That post changes the nature of your original one. That reads like she (and maybe you) want what is called a "clean install" which- basically- means re-starting her Mac usage from scratch with no files, etc from the old one until she wants/needs them.
If so, she can attach a drive and copy all files from old Mac to it. Then store that drive somewhere. Start using the new Mac and download apps as needed (for clean app installs) and plug that hard drive in whenever she wants some file that was "on the old Mac" to move to the new Mac.
Eventually, there will be no more old files to move because she will have pulled all the ones she actually wants over to the new one one-by-one. However, if there comes a time where she DOES recall another she wants, the hard drive and/or old Mac is always there ready to provide the file.
Unfortunately, there is no magic "migrate only the non-junk stuff we don't want onto the new Mac" tool. It takes her (perhaps with some help from you) to figure out the keepers from the junk. There's no way for any app to be able to tell what she/you considers junk vs. "the good stuff" to be kept.

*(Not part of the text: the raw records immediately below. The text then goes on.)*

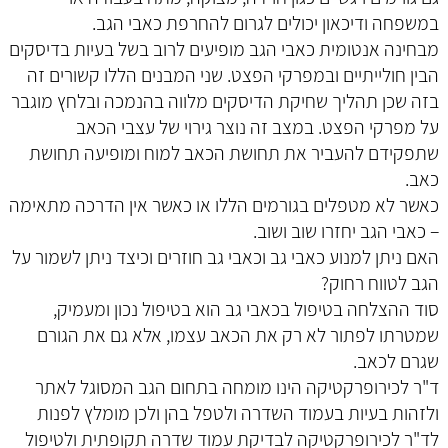
במשפחה ודיכאון יכולים לגרום להחרפת כאבי הגב.
מבחינה אנטומית כאבי הגב מופיעים לרוב בשל בעיות בדיסקים
הבין חולייתיים ובמפרקי הפצט. שני המבנים הללו קשורים זה
בזה שכן תהליך שחיקת הדיסקים מלווה בהנמכה ובלחץ מוגבר
על מפרקי הפצט. במצב זה נוצר גירוי של עצבי הכאב
שתפקידם להעביר את תחושת הכאב למוח ומופיעה תחושת
כאב.
כאשר לא מטפלים בגורמים הללו או כאשר אין הדרכה מתאימה
– כאבי הגב יחזרו שוב ושוב.
האם ניתן למנוע כאבי גב וכאבי גב חוזרים וכיצד ניתן לשמור על
הגב לטווח רחוק?
סוד ההצלחה בטיפול בכאבי גב הוא בטיפול נכון ומעמיק,
שמטרתו לפתור לא רק את הכאב עצמו, אלא גם את הגורם
שגרם לכאב.
ד"ר לכירופרקטיקה הינו מומחה בתחום הגב המסוגל לאתר
ולזהות בעיות בעמוד השדרה ולטפל בהן ולכן מומלץ לפנות
לד"ר לכירופרקטיקה לבדיקת עמוד שדרה תקופתית ולטיפול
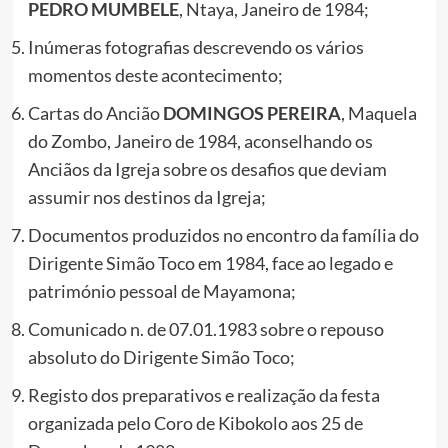
PEDRO MUMBELE
, Ntaya, Janeiro de 1984;
Inúmeras fotografias descrevendo os vários
momentos deste acontecimento;
Cartas do Ancião
DOMINGOS PEREIRA
, Maquela
do Zombo, Janeiro de 1984, aconselhando os
Anciãos da Igreja sobre os desafios que deviam
assumir nos destinos da Igreja;
Documentos produzidos no encontro da família do
Dirigente Simão Toco em 1984, face ao legado e
património pessoal de Mayamona;
Comunicado n. de 07.01.1983 sobre o repouso
absoluto do Dirigente Simão Toco;
Registo dos preparativos e realização da festa
organizada pelo Coro de Kibokolo aos 25 de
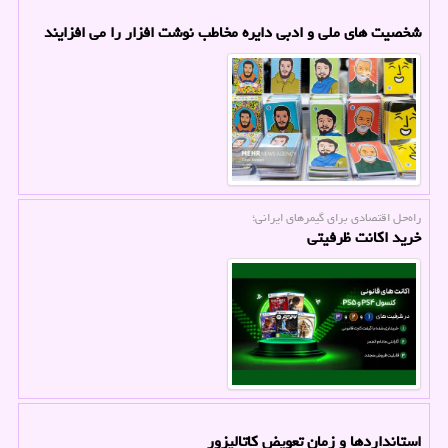
شخصیت های ملی و ادبی دایره مخاطب نوشت افزار را می افزایند
راه‌حل اقتصادی برای گیمرهای ایرانی؛
خرید اکانت ظرفیتی
استانداردها و زمان تعویض کاتالیزور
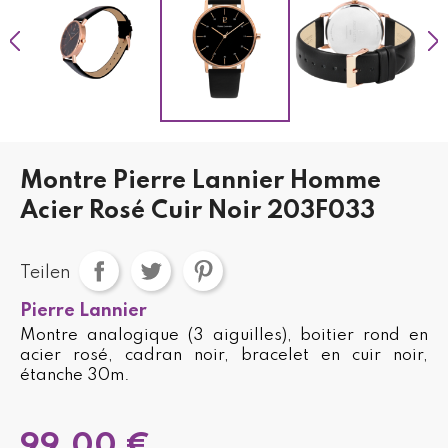
Montre Pierre Lannier Homme
Acier Rosé Cuir Noir 203F033
Teilen
Pierre Lannier
Montre analogique (3 aiguilles), boitier rond en
acier rosé, cadran noir, bracelet en cuir noir,
étanche 30m.
99,00 €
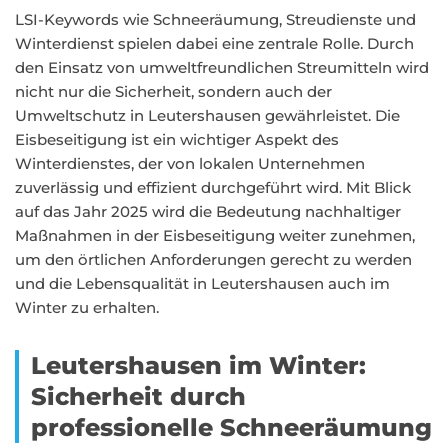
LSI-Keywords wie Schneeräumung, Streudienste und
Winterdienst spielen dabei eine zentrale Rolle. Durch
den Einsatz von umweltfreundlichen Streumitteln wird
nicht nur die Sicherheit, sondern auch der
Umweltschutz in Leutershausen gewährleistet. Die
Eisbeseitigung ist ein wichtiger Aspekt des
Winterdienstes, der von lokalen Unternehmen
zuverlässig und effizient durchgeführt wird. Mit Blick
auf das Jahr 2025 wird die Bedeutung nachhaltiger
Maßnahmen in der Eisbeseitigung weiter zunehmen,
um den örtlichen Anforderungen gerecht zu werden
und die Lebensqualität in Leutershausen auch im
Winter zu erhalten.
Leutershausen im Winter:
Sicherheit durch
professionelle Schneeräumung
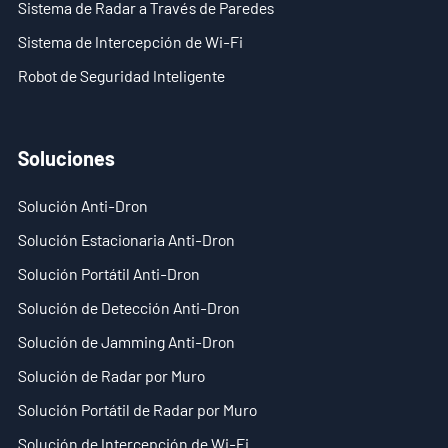
Sistema de Radar a Través de Paredes
- - ND-UR002 Vehículo Operado Remotamente
Sistema de Intercepción de Wi-Fi
Soluciones
Robot de Seguridad Inteligente
- Solución Anti-Dron
- Solución Estacionaria Anti-Dron
Soluciones
- Solución Portátil Anti-Dron
Solución Anti-Dron
- Solución de Detección Anti-Dron
Solución Estacionaria Anti-Dron
Solución Portátil Anti-Dron
- Solución de Jamming Anti-Dron
Solución de Detección Anti-Dron
- Solución de Radar por Muro
Solución de Jamming Anti-Dron
Solución de Radar por Muro
- Solución Portátil de Radar por Muro
Solución Portátil de Radar por Muro
- Solución de Intercepción de Wi-Fi
Solución de Intercepción de Wi-Fi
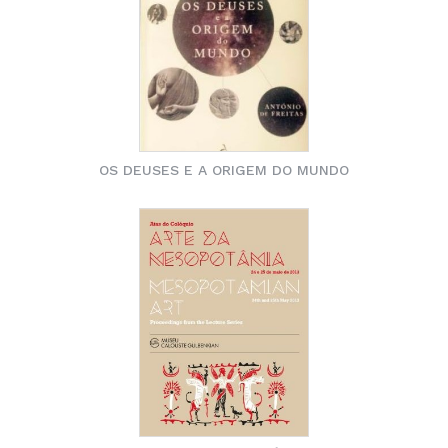
OS DEUSES E A ORIGEM DO MUNDO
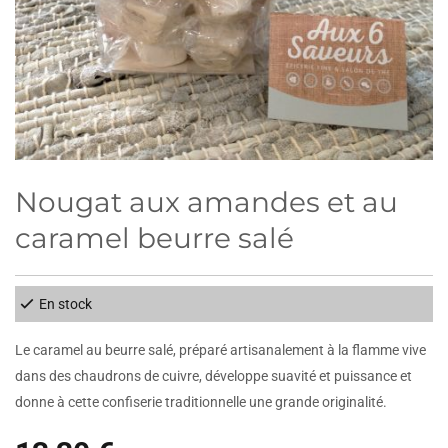
Nougat aux amandes et au
caramel beurre salé
En stock
Le caramel au beurre salé, préparé artisanalement à la flamme vive
dans des chaudrons de cuivre, développe suavité et puissance et
donne à cette confiserie traditionnelle une grande originalité.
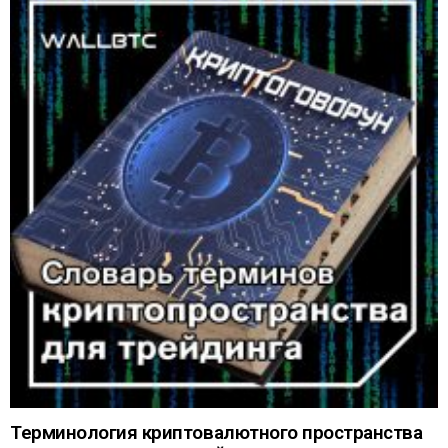
Терминология криптовалютного пространства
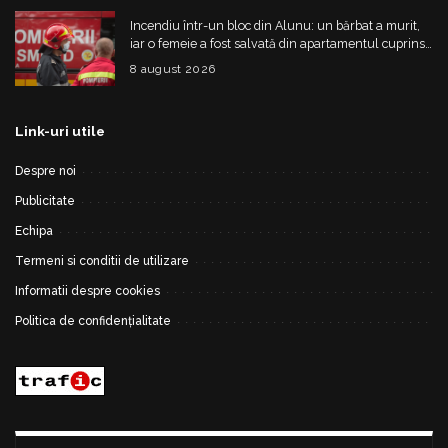
Incendiu într-un bloc din Alunu: un bărbat a murit,
iar o femeie a fost salvată din apartamentul cuprins
de flăcări
8 august 2026
Link-uri utile
Despre noi
Publicitate
Echipa
Termeni si conditii de utilizare
Informatii despre cookies
Politica de confidențialitate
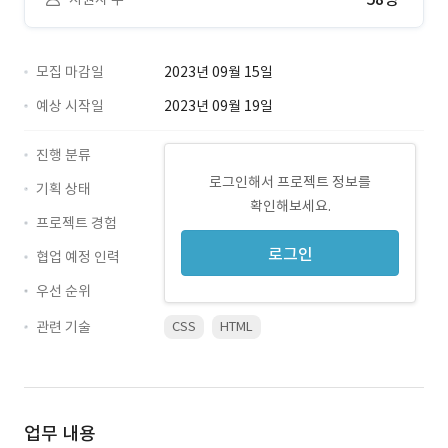
모집 마감일
2023년 09월 15일
예상 시작일
2023년 09월 19일
진행 분류
로그인해서 프로젝트 정보를
기획 상태
확인해보세요.
프로젝트 경험
로그인
협업 예정 인력
우선 순위
관련 기술
CSS
HTML
업무 내용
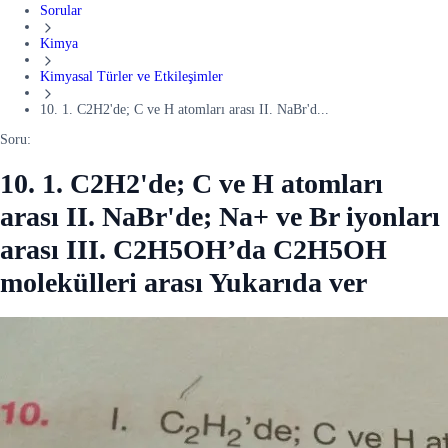
Sorular
Kimya
Kimyasal Türler ve Etkileşimler
10. 1. C2H2'de; C ve H atomları arası II. NaBr'd...
Soru:
10. 1. C2H2'de; C ve H atomları
arası II. NaBr'de; Na+ ve Br iyonları
arası III. C2H5OH’da C2H5OH
molekülleri arası Yukarıda ver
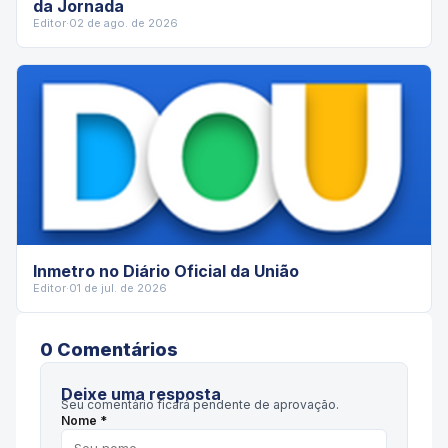
da Jornada
Editor
·
02 de ago. de 2026
Inmetro no Diário Oficial da União
Editor
·
01 de jul. de 2026
0
Comentário
s
Deixe uma resposta
Seu comentário ficará pendente de aprovação.
Nome *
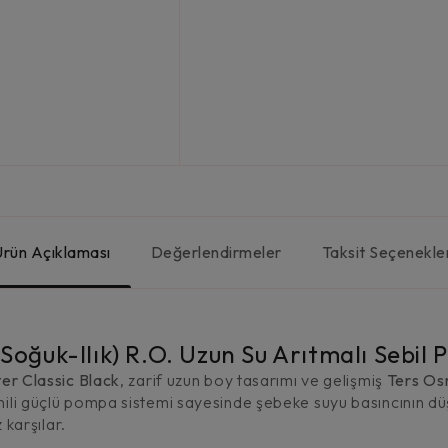
Ürün Açıklaması
Değerlendirmeler
Taksit Seçenekle
Soğuk-Ilık) R.O. Uzun Su Arıtmalı Sebil 
r Classic Black
, zarif uzun boy tasarımı ve gelişmiş
Ters Os
 Dahili güçlü pompa sistemi sayesinde şebeke suyu basıncının
z karşılar.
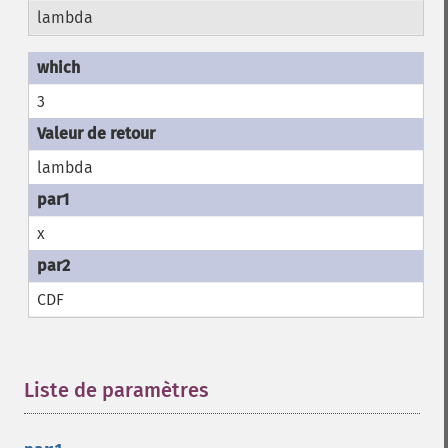
lambda
3
lambda
x
CDF
Liste de paramètres
¶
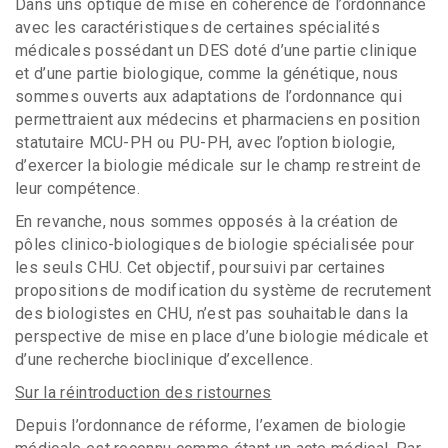
Dans uns optique de mise en cohérence de l’ordonnance
avec les caractéristiques de certaines spécialités
médicales possédant un DES doté d’une partie clinique
et d’une partie biologique, comme la génétique, nous
sommes ouverts aux adaptations de l’ordonnance qui
permettraient aux médecins et pharmaciens en position
statutaire MCU-PH ou PU-PH, avec l’option biologie,
d’exercer la biologie médicale sur le champ restreint de
leur compétence.
En revanche, nous sommes opposés à la création de
pôles clinico-biologiques de biologie spécialisée pour
les seuls CHU. Cet objectif, poursuivi par certaines
propositions de modification du système de recrutement
des biologistes en CHU, n’est pas souhaitable dans la
perspective de mise en place d’une biologie médicale et
d’une recherche bioclinique d’excellence.
Sur la réintroduction des ristournes
Depuis l’ordonnance de réforme, l’examen de biologie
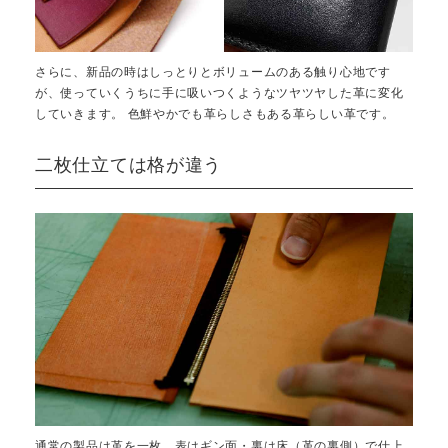
さらに、新品の時はしっとりとボリュームのある触り心地です
が、使っていくうちに手に吸いつくようなツヤツヤした革に変化
していきます。 色鮮やかでも革らしさもある革らしい革です。
二枚仕立ては格が違う
通常の製品は革を一枚、表はギン面・裏は床（革の裏側）で仕上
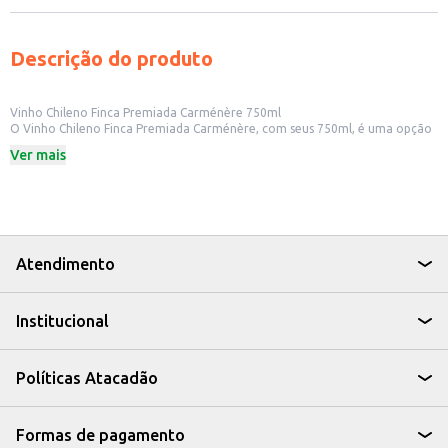
Descrição do produto
Vinho Chileno Finca Premiada Carménère 750ml
O Vinho Chileno Finca Premiada Carménère, com seus 750ml, é uma opção
para quem aprecia vinhos importados. Ideal para quem busca uma bebida
Ver mais
para harmonizar com diversas refeições ou para presentear.
Dicas de Uso:
Acompanha bem carnes vermelhas grelhadas.
Pode ser servido com massas com molhos ricos.
Uma boa escolha para um jantar especial.
Perfeito para presentear apreciadores de vinho.
O Vinho Chileno Finca Premiada Carménère é uma escolha que combina
Atendimento
tradição e sabor, ideal para quem busca uma experiência agradável ao
paladar.
Institucional
Políticas Atacadão
Formas de pagamento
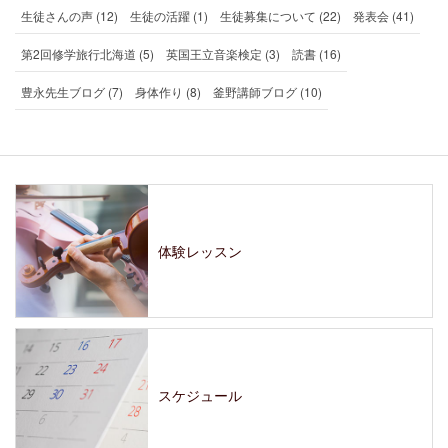
生徒さんの声 (12)
生徒の活躍 (1)
生徒募集について (22)
発表会 (41)
第2回修学旅行北海道 (5)
英国王立音楽検定 (3)
読書 (16)
豊永先生ブログ (7)
身体作り (8)
釜野講師ブログ (10)
体験レッスン
スケジュール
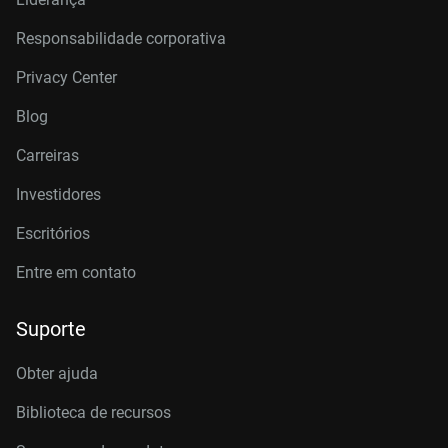
Responsabilidade corporativa
Privacy Center
Blog
Carreiras
Investidores
Escritórios
Entre em contato
Suporte
Obter ajuda
Biblioteca de recursos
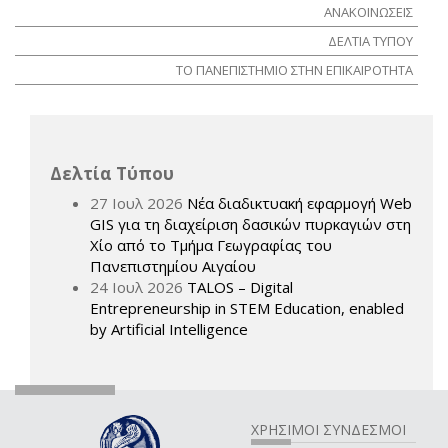
ΑΝΑΚΟΙΝΩΣΕΙΣ
ΔΕΛΤΙΑ ΤΥΠΟΥ
ΤΟ ΠΑΝΕΠΙΣΤΗΜΙΟ ΣΤΗΝ ΕΠΙΚΑΙΡΟΤΗΤΑ
Δελτία Τύπου
27 Ιουλ 2026
Νέα διαδικτυακή εφαρμογή Web
GIS για τη διαχείριση δασικών πυρκαγιών στη
Χίο από το Τμήμα Γεωγραφίας του
Πανεπιστημίου Αιγαίου
24 Ιουλ 2026
TALOS – Digital
Entrepreneurship in STEM Education, enabled
by Artificial Intelligence
ΧΡΗΣΙΜΟΙ ΣΥΝΔΕΣΜΟΙ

OPTION #2: To still use the first recommendation of Time Machine, she can spend time working through all of her documents/photos/music/apps/etc on the old one and trashing all of what she considers junk. When the old one is purged down to ONLY the "good stuff," you could run the same Time Machine process previously described to auto-migrate what is left.
This would still move some behind-the-scenes junk not easily accessed by someone "cleaning house" in this way but that useless clutter would likely be relatively small if she does a good job trashing all junk she can easily access.
If so, first clean up the old Mac to as close to how she wants the new Mac as possible, then execute the TM approach to migrate what is left to the new Mac.
Between BOTH options, clean install is usually favored. However, option #2 will avoid LOTS of "need the hard drive again" scenarios as she wants access to things that are still on the old Mac but not the new one (yet). So net is usually the #2 option vs. having to fetch that drive over and over and over again to get another file still "back there."
The sole benefit of option #1 is that it is an absolutely clean Mac with no junk clutter behind the scenes anywhere because you are putting everything back one thing at a time and thus only installing stuff that you judge as not junk at each of those moments.
The analogy here is a classic: moving. If you've lived in a home for a good number of years, you have a mix of stuff to definitely take with you when you move and clutter/junk you might trash. You could:
- take everything to the new house and then try to purge the clutter/junk there,
- purge the clutter/junk at the existing house first and then take only the keeper stuff to the new house,
- just move without selling the old house, leave EVERYTHING back at the old house and only go get stuff from the former home when you decide you definitely want it at the new one.
That last one is a pure "clean install" analogue: absolutely
NOTHING makes it to the new house without fresh scrutiny and a clear decision. The first one is using Time Machine right now with no purging:
EVERYTHING is going to the new home and we'll try to purge the junk there. The middle bullet is the "hybrid" option to get rid of the obvious junk before reaching a point where the rest will just move to the new home (potentially bringing some junk with you that you missed).